I seem to remember that when I bought my Expedit shelving at IKEA, the assembly instructions warned against overloading the shelves. IKEA's own website states that the maximum load per shelf should not exceed 13kg. I reckon that a foot-and-a-bit of vinyl weighs significantly more than that: somewhere in the region of 20 kilos in my estimation. Funny then that IKEA are pursuing those vinyl heads who haven't yet discovered Expedit shelving for themselves with some keenly targeted advertising which seems to ignore their own warnings.
|Shelves by IKEA, cardigan by his Gran|
Does this mean that when my shelves collapse, destroying my priceless record collection, that it will be IKEA's fault, not mine for ignoring the maximum load warning? Perhaps Record Collector magazine will soon feature adverts for lawyers offering DJs and crate diggers a no-win-no-fee suit against IKEA for mis-selling of their flat pack furniture. After all, the PPI lawyers are going to need to find another ambulance to chase before too long.
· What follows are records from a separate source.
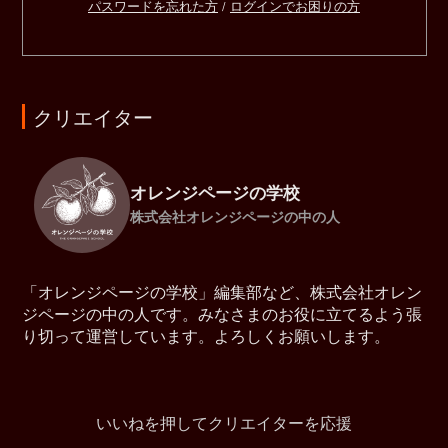
パスワードを忘れた方
/
ログインでお困りの方
クリエイター
オレンジページの学校
株式会社オレンジページの中の人
「オレンジページの学校」編集部など、株式会社オレン
ジページの中の人です。みなさまのお役に立てるよう張
り切って運営しています。よろしくお願いします。
いいねを押してクリエイターを応援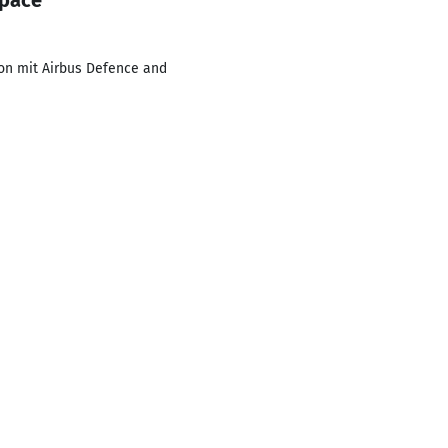
Space
on mit Airbus Defence and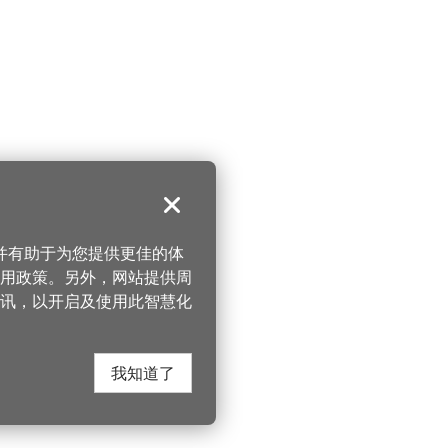
关闭
，并有助于为您提供更佳的体
 使用政策。另外，网站提供周
讯，以开启及使用此智慧化
我知道了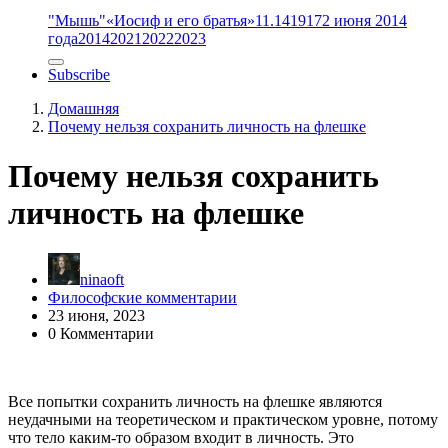
"Мышь"
«Иосиф и его братья»
11.14
1917
2 июня 2014
года
2014
2021
2022
2023
Subscribe
Домашняя
Почему нельзя сохранить личность на флешке
Почему нельзя сохранить
личность на флешке
ninaoft
Философские комментарии
23 июня, 2023
0 Комментарии
Все попытки сохранить личность на флешке являются
неудачными на теоретическом и практическом уровне, потому
что тело каким-то образом входит в личность. Это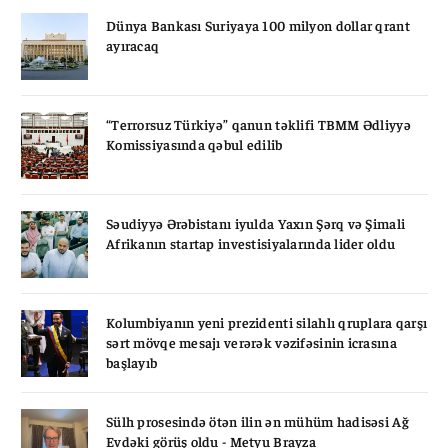
Dünya Bankası Suriyaya 100 milyon dollar qrant
ayıracaq
“Terrorsuz Türkiyə” qanun təklifi TBMM Ədliyyə
Komissiyasında qəbul edilib
Səudiyyə Ərəbistanı iyulda Yaxın Şərq və Şimali
Afrikanın startap investisiyalarında lider oldu
Kolumbiyanın yeni prezidenti silahlı qruplara qarşı
sərt mövqe mesajı verərək vəzifəsinin icrasına
başlayıb
Sülh prosesində ötən ilin ən mühüm hadisəsi Ağ
Evdəki görüş oldu - Metyu Brayza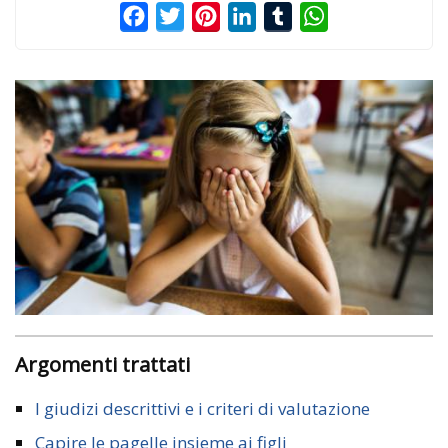
Facebook
Twitter
Pinterest
LinkedIn
Tumblr
WhatsApp
Argomenti trattati
I giudizi descrittivi e i criteri di valutazione
Capire le pagelle insieme ai figli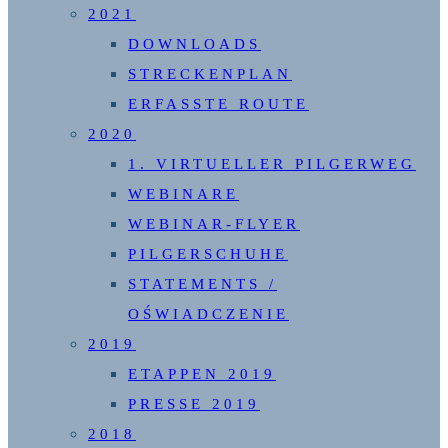
2021
DOWNLOADS
STRECKENPLAN
ERFASSTE ROUTE
2020
1. VIRTUELLER PILGERWEG
WEBINARE
WEBINAR-FLYER
PILGERSCHUHE
STATEMENTS /
OŚWIADCZENIE
2019
ETAPPEN 2019
PRESSE 2019
2018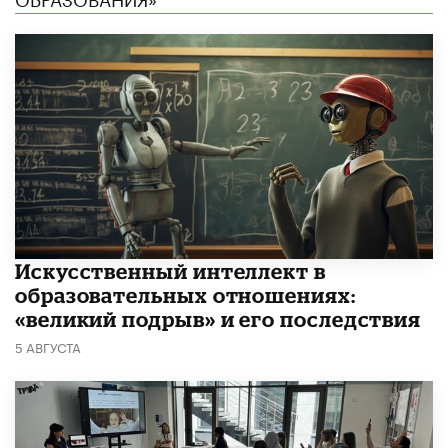
​Искусственный интеллект в
образовательных отношениях:
«великий подрыв» и его последствия
5 АВГУСТА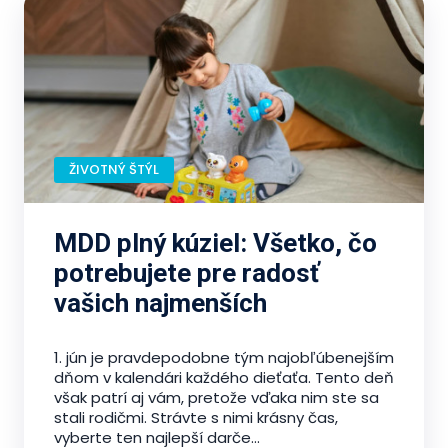
ŽIVOTNÝ ŠTÝL
MDD plný kúziel: Všetko, čo
potrebujete pre radosť
vašich najmenších
1. jún je pravdepodobne tým najobľúbenejším
dňom v kalendári každého dieťaťa. Tento deň
však patrí aj vám, pretože vďaka nim ste sa
stali rodičmi. Strávte s nimi krásny čas,
vyberte ten najlepší darče...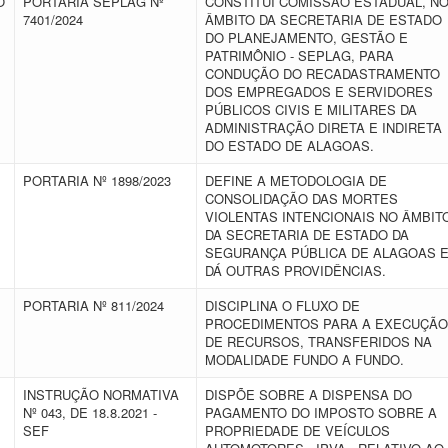
O
PORTARIA SEPLAG Nº
CONSTITUI COMISSÃO ESTADUAL, N
7401/2024
ÂMBITO DA SECRETARIA DE ESTADO
DO PLANEJAMENTO, GESTÃO E
PATRIMÔNIO - SEPLAG, PARA
CONDUÇÃO DO RECADASTRAMENTO
DOS EMPREGADOS E SERVIDORES
PÚBLICOS CIVIS E MILITARES DA
ADMINISTRAÇÃO DIRETA E INDIRETA
DO ESTADO DE ALAGOAS.
PORTARIA Nº 1898/2023
DEFINE A METODOLOGIA DE
CONSOLIDAÇÃO DAS MORTES
VIOLENTAS INTENCIONAIS NO ÂMBIT
DA SECRETARIA DE ESTADO DA
SEGURANÇA PÚBLICA DE ALAGOAS 
DÁ OUTRAS PROVIDÊNCIAS.
PORTARIA Nº 811/2024
DISCIPLINA O FLUXO DE
PROCEDIMENTOS PARA A EXECUÇÃO
DE RECURSOS, TRANSFERIDOS NA
MODALIDADE FUNDO A FUNDO.
INSTRUÇÃO NORMATIVA
DISPÕE SOBRE A DISPENSA DO
Nº 043, DE 18.8.2021 -
PAGAMENTO DO IMPOSTO SOBRE A
SEF
PROPRIEDADE DE VEÍCULOS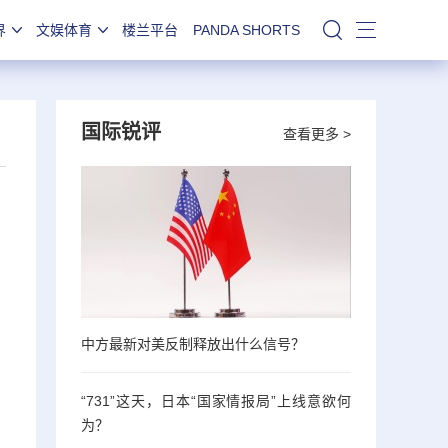
界
文娱体育
楼兰平台
PANDA SHORTS
站内搜索
国际锐评
查看更多 >
中方最新对美反制释放出什么信号？
“731”这天，日本“国家情报局”上线意欲何
为？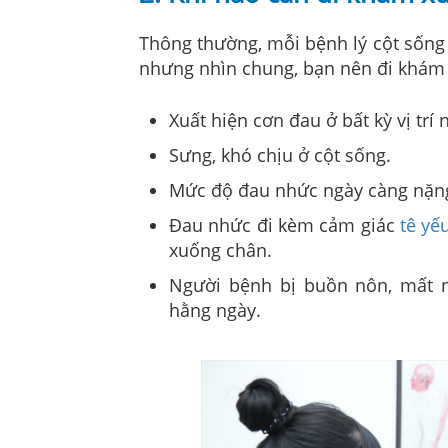
Thông thường, mỗi bệnh lý cột sống
nhưng nhìn chung, bạn nên đi khám v
Xuất hiện cơn đau ở bất kỳ vị trí
Sưng, khó chịu ở cột sống.
Mức độ đau nhức ngày càng nặng
Đau nhức đi kèm cảm giác
tê yế
xuống chân.
Người bệnh bị buồn nôn, mất n
hằng ngày.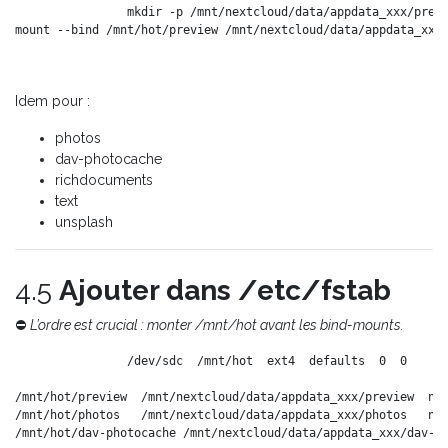
mkdir -p /mnt/nextcloud/data/appdata_xxx/previ
Idem pour :
photos
dav-photocache
richdocuments
text
unsplash
4.5
Ajouter dans /etc/fstab
⛔
L’ordre est crucial : monter /mnt/hot avant les bind-mounts.
/dev/sdc  /mnt/hot  ext4  defaults  0  0

/mnt/hot/preview  /mnt/nextcloud/data/appdata_xxx/preview  non
/mnt/hot/photos   /mnt/nextcloud/data/appdata_xxx/photos   non
/mnt/hot/dav-photocache /mnt/nextcloud/data/appdata_xxx/dav-ph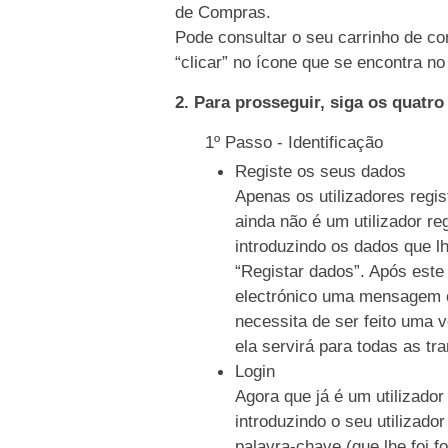
de Compras.
Pode consultar o seu carrinho de co
“clicar” no ícone que se encontra no 
2. Para prosseguir, siga os quatr
1º Passo - Identificação
Registe os seus dados
Apenas os utilizadores regi
ainda não é um utilizador re
introduzindo os dados que l
“Registar dados”. Após este
electrónico uma mensagem c
necessita de ser feito uma 
ela servirá para todas as tr
Login
Agora que já é um utilizador
introduzindo o seu utilizado
palavra-chave (que lhe foi f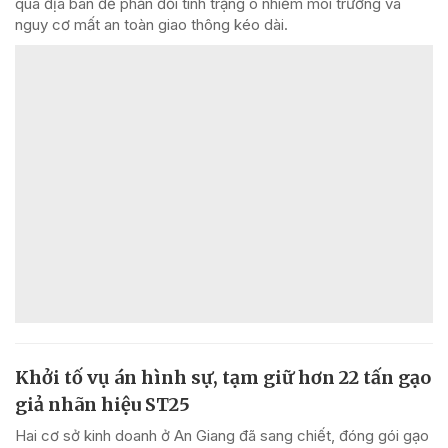
qua địa bàn để phản đối tình trạng ô nhiễm môi trường và
nguy cơ mất an toàn giao thông kéo dài.
Khởi tố vụ án hình sự, tạm giữ hơn 22 tấn gạo
giả nhãn hiệu ST25
Hai cơ sở kinh doanh ở An Giang đã sang chiết, đóng gói gạo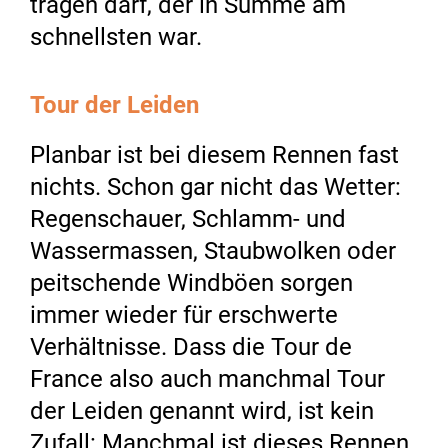
tragen darf, der in Summe am
schnellsten war.
Tour der Leiden
Planbar ist bei diesem Rennen fast
nichts. Schon gar nicht das Wetter:
Regenschauer, Schlamm- und
Wassermassen, Staubwolken oder
peitschende Windböen sorgen
immer wieder für erschwerte
Verhältnisse. Dass die Tour de
France also auch manchmal Tour
der Leiden genannt wird, ist kein
Zufall: Manchmal ist dieses Rennen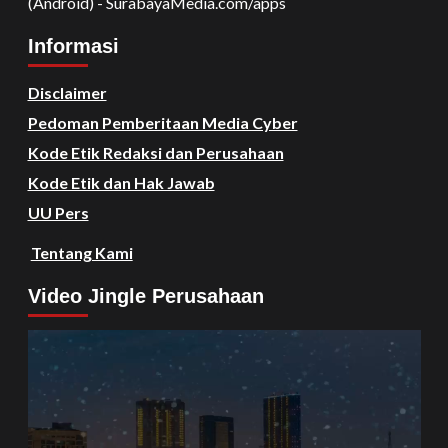
(Android) - SurabayaMedia.com/apps
Informasi
Disclaimer
Pedoman Pemberitaan Media Cyber
Kode Etik Redaksi dan Perusahaan
Kode Etik dan Hak Jawab
UU Pers
Tentang Kami
Video Jingle Perusahaan
Video
Player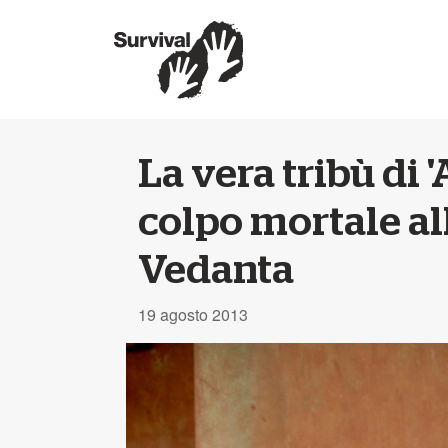
La vera tribù di '
colpo mortale al
Vedanta
19 agosto 2013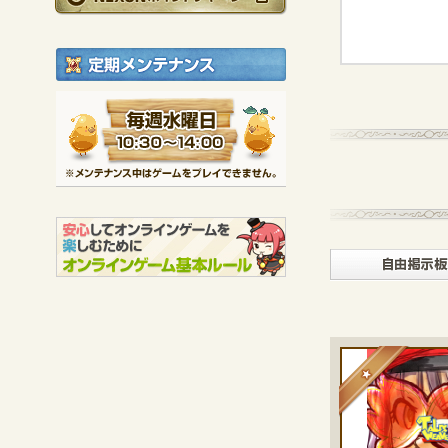
定期メンテナンス
毎週水曜日 10:30～1
※メンテナンス中は
★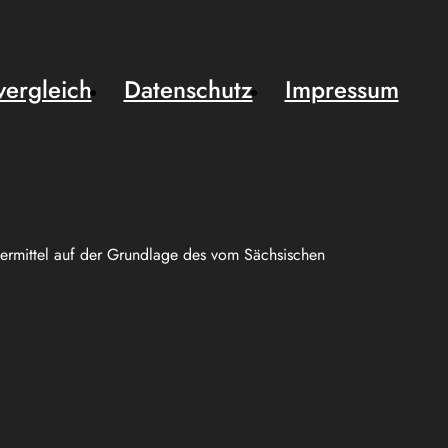
vergleich
Datenschutz
Impressum
uermittel auf der Grundlage des vom Sächsischen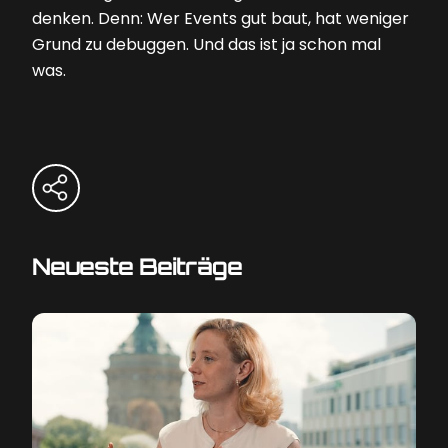
denken. Denn: Wer Events gut baut, hat weniger
Grund zu debuggen. Und das ist ja schon mal
was.
Neueste Beiträge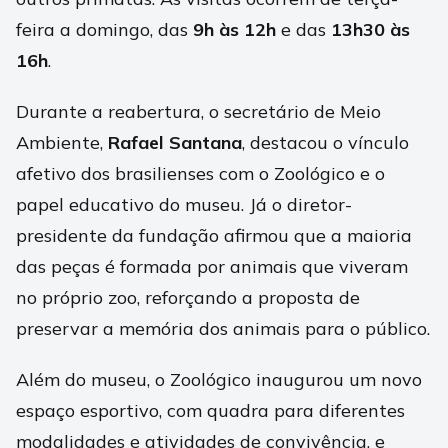
feira a domingo, das
9h às 12h
e das
13h30 às
16h
.
Durante a reabertura, o secretário de Meio
Ambiente,
Rafael Santana
, destacou o vínculo
afetivo dos brasilienses com o Zoológico e o
papel educativo do museu. Já o diretor-
presidente da fundação afirmou que a maioria
das peças é formada por animais que viveram
no próprio zoo, reforçando a proposta de
preservar a memória dos animais para o público.
Além do museu, o Zoológico inaugurou um novo
espaço esportivo, com quadra para diferentes
modalidades e atividades de convivência, e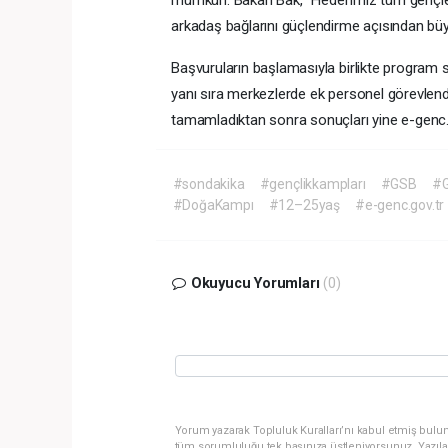
arkadaş bağlarını güçlendirme açısından bü
Başvuruların başlamasıyla birlikte program so
yanı sıra merkezlerde ek personel görevlendir
tamamladıktan sonra sonuçları yine e-genc.g
#sondakika
#gençlikkampları
#GSB
#G
#DoğaKampı
#12–25yaş
#e-genc.gov.tr
Okuyucu Yorumları
(0)
Yorum yazarak Topluluk Kuralları’nı kabul etmiş bulun
tüm sorumluluğu tek başınıza üstleniyorsunuz. Yazıla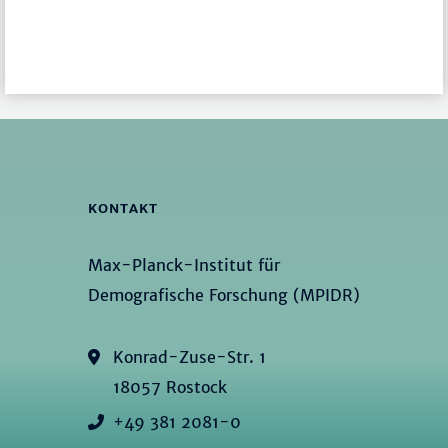
KONTAKT
Max-Planck-Institut für
Demografische Forschung (MPIDR)
Konrad-Zuse-Str. 1
18057 Rostock
+49 381 2081-0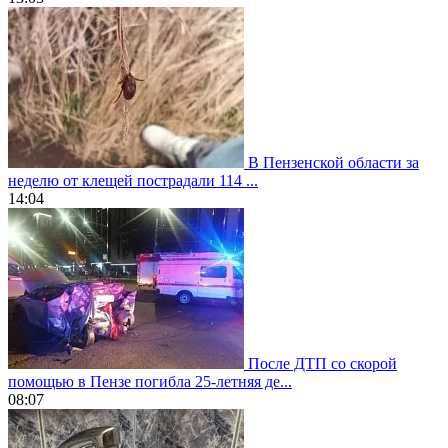
В Пензенской области за
неделю от клещей пострадали 114 ...
14:04
После ДТП со скорой
помощью в Пензе погибла 25-летняя де...
08:07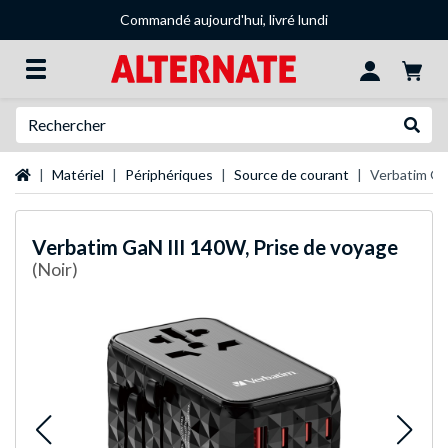
Commandé aujourd'hui, livré lundi
Recherche
Recher
Page d'accueil
Matériel
Périphériques
Source de courant
Verbatim Ga
Verbatim
GaN III 140W, Prise de voyage
(Noir)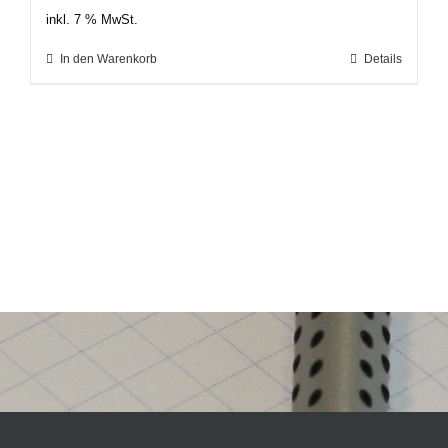
inkl. 7 % MwSt.
In den Warenkorb
Details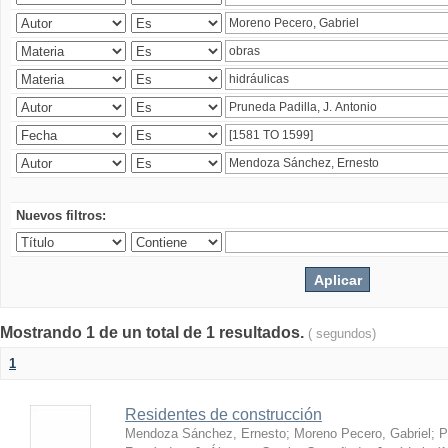
Nuevos filtros:
Mostrando 1 de un total de 1 resultados.
( segundos)
1
Residentes de construcción
Mendoza Sánchez, Ernesto
;
Moreno Pecero, Gabriel
;
P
The internet is full of photos of record collections housed in Expedit shelving. Amongst them are a few which look like they've been on the business end of a wrecking ball. I take some comfort from the fact that all of these collapsed shelves appear to have been owned by unfortunates who failed to decipher IKEA's assembly hieroglyphics and stood their shelves up the wrong way, allowing the full weight of their precious vinyl to bear down, not on the shelves themselves, but on the tiny bits of dowling holding the shelves' dividers in place - the record collecting equivalent of sawing through a tree branch while you're sitting on it.